Your setup could be easier: since you use both Route53 and Cloudfront, then ACM (AWS Certificate Manager) could generate TLS certificates for you, and will handle certificate rotation for you: now 90 days renewal to manage yourself or automate yourself.
I love Let'sEncrypt (EFF is the only non-healthcare organization I give donations to each year), but when there's a way to get a simpler setup (both easier to set up and easier to maintain because of automatic renewal), there's no reason to not use it ;-)
Nice one. I used to host static sites in Google Cloud. Now hosting everything in Netlify. It much easier, no need for these complicated setups, auto deploy from your git repo (CD), free ssl, edge server cache, branch previews, previews for merge request and a lot more.
Hi Paul Berg 👋
Great article. Thanks for re-publishing it. :) Some images were broken as Hashnode doesn't support HTML tags. I have fixed them. Please verify.
Cloudshock Dev
Code, memes, and tech memories; not necessarily in that order
Paul,
Great write up of the technical steps!

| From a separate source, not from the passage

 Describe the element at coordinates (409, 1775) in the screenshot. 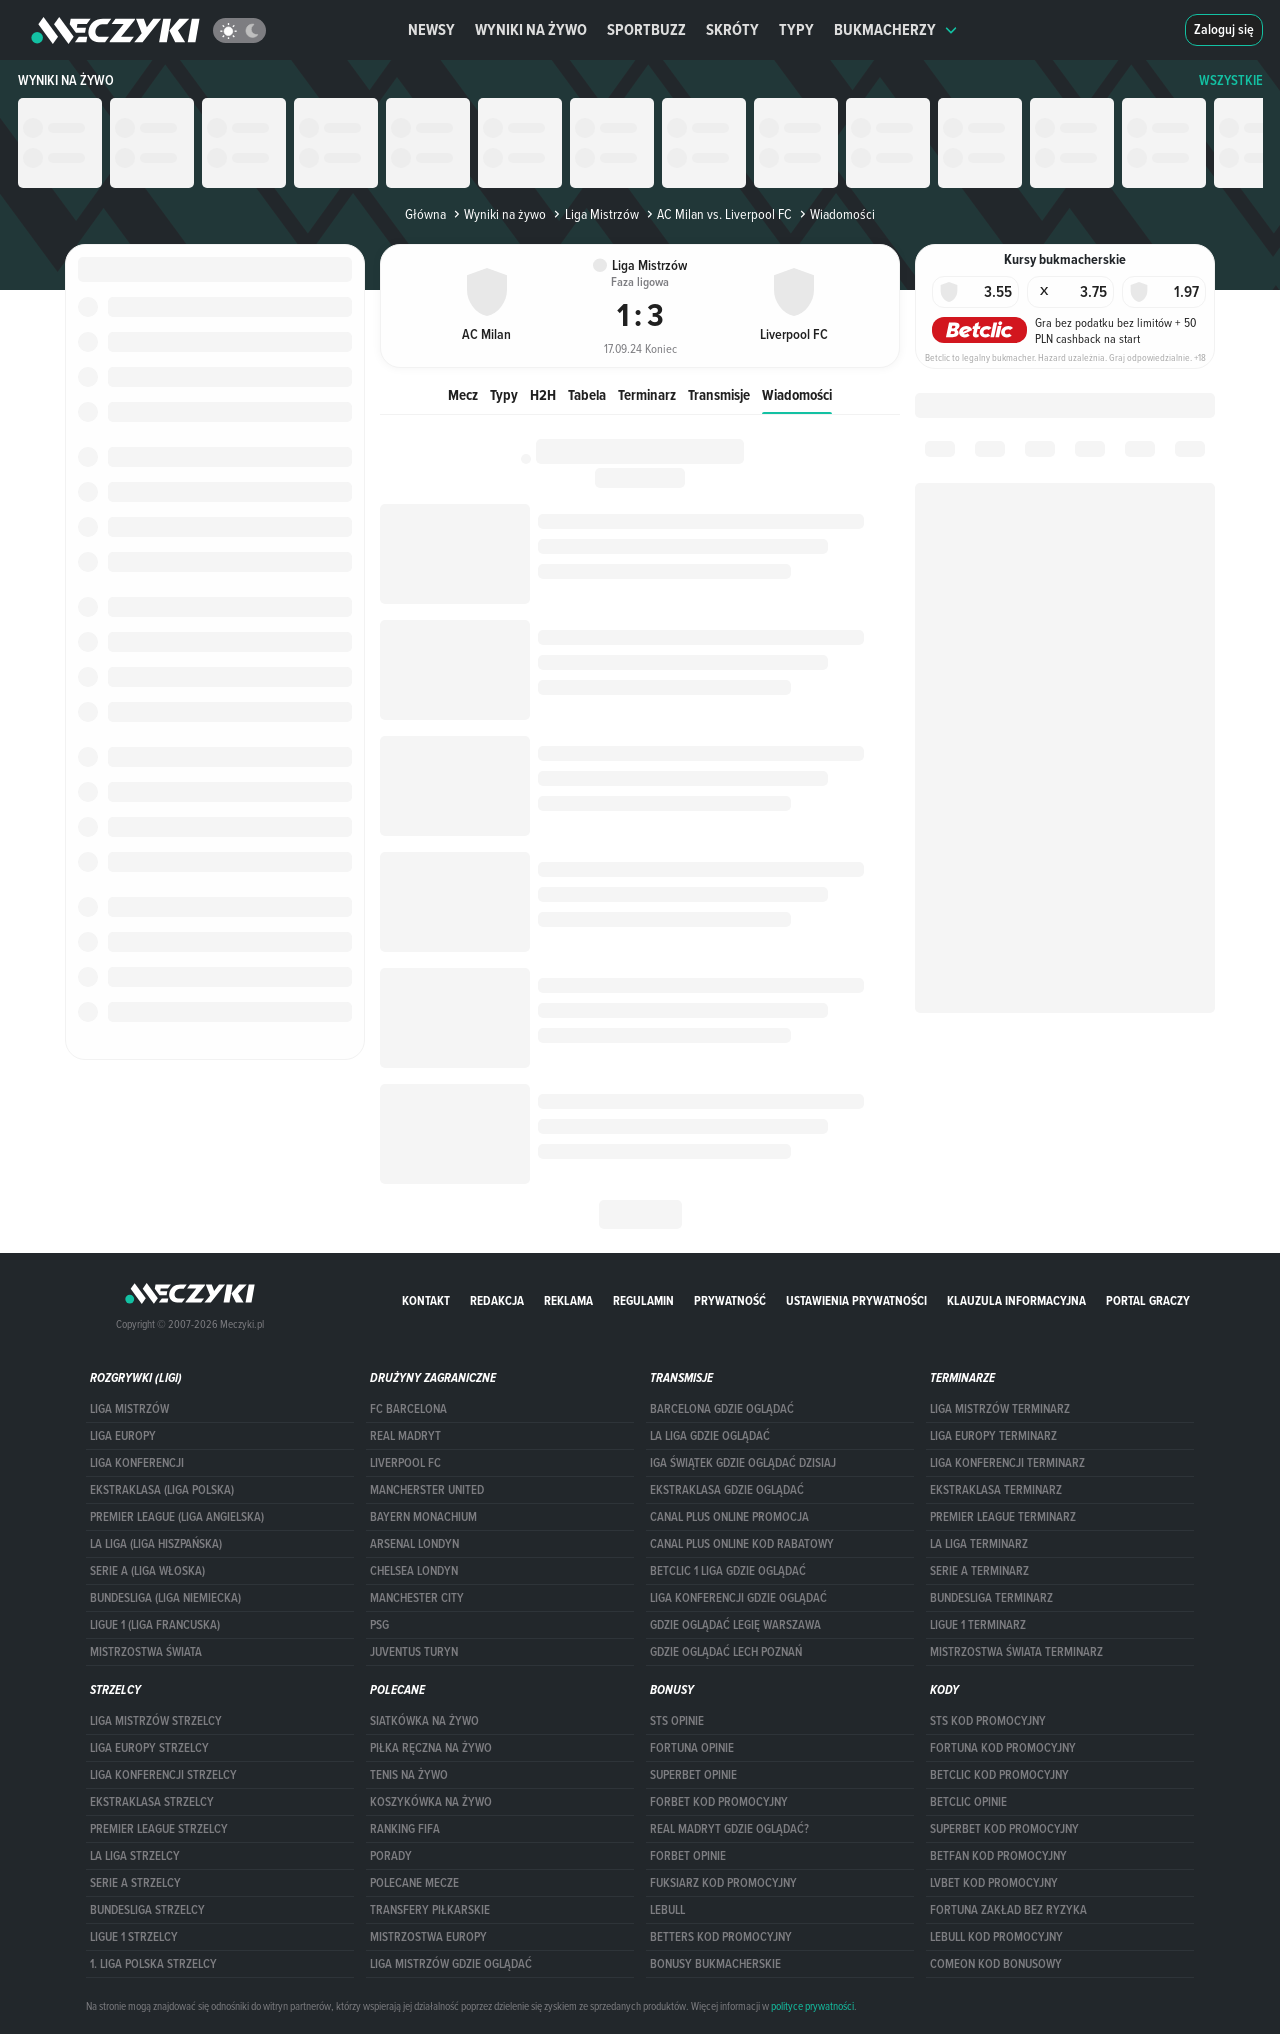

I did something similar and used Hugo to generate pages based on mark up and deployed to S3 via a Github / Travis CI build process.
For me, figuring out (and tweaking) the Hugo template system was the most challenging aspect. As a cloud platform I find AWS fairly straight forward, and the integration with 3rd parties like Travis are remarkably easy. Also you can't beat the free AWS Certificate Manager certs, especially now that Chrome wants everything to be HTTPS.